> _EXERCISE DESCRIPTION_:
Find the line with "Garmin, Intermap, increment" in the entries below, then reproduce it and every line after it down to and including the line with "(Hong Kong), ©", exactly.

+++

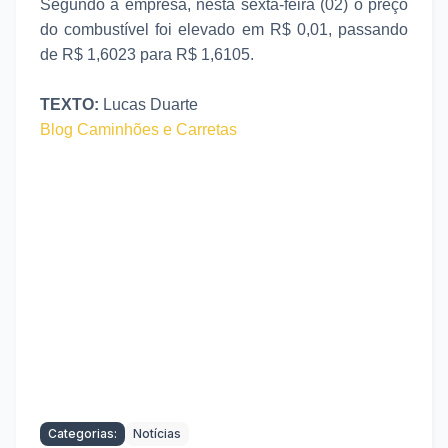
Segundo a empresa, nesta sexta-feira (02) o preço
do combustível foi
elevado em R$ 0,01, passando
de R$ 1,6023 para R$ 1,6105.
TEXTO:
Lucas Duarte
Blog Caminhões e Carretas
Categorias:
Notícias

+++

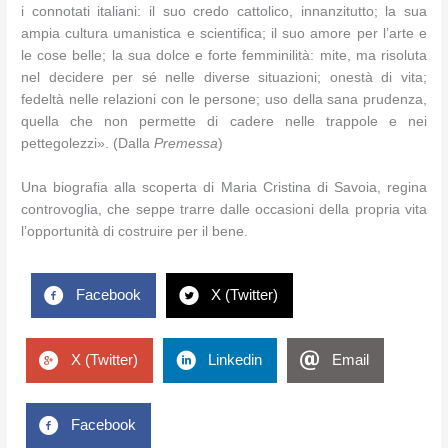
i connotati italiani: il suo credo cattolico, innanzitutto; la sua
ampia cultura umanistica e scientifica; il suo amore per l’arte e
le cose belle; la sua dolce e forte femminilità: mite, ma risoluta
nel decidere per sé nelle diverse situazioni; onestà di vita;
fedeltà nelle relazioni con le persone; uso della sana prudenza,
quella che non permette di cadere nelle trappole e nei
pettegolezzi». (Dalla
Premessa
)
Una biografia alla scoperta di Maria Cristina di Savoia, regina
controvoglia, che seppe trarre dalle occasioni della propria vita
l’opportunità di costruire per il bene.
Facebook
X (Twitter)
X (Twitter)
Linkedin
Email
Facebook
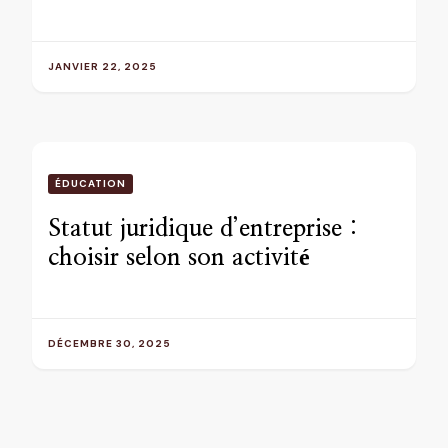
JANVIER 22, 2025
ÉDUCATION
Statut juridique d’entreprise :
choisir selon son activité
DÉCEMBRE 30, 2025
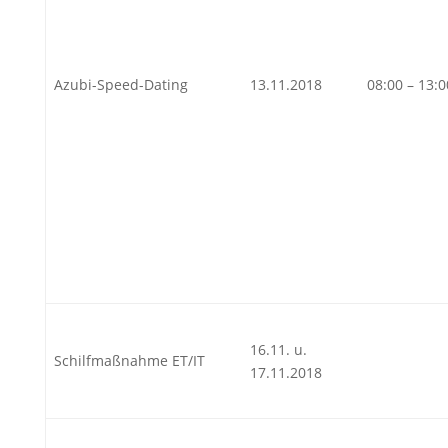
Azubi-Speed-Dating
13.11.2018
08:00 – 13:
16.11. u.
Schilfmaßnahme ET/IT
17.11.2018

+++

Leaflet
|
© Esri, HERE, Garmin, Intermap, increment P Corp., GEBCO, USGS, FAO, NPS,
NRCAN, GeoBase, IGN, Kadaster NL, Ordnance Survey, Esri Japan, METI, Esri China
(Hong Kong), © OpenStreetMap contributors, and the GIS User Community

+++

> _TASK SOLUTION_:
© Esri, HERE, Garmin, Intermap, increment P Corp., GEBCO, USGS, FAO, NPS,
NRCAN, GeoBase, IGN, Kadaster NL, Ordnance Survey, Esri Japan, METI, Esri China
(Hong Kong), © OpenStreetMap contributors, and the GIS User Community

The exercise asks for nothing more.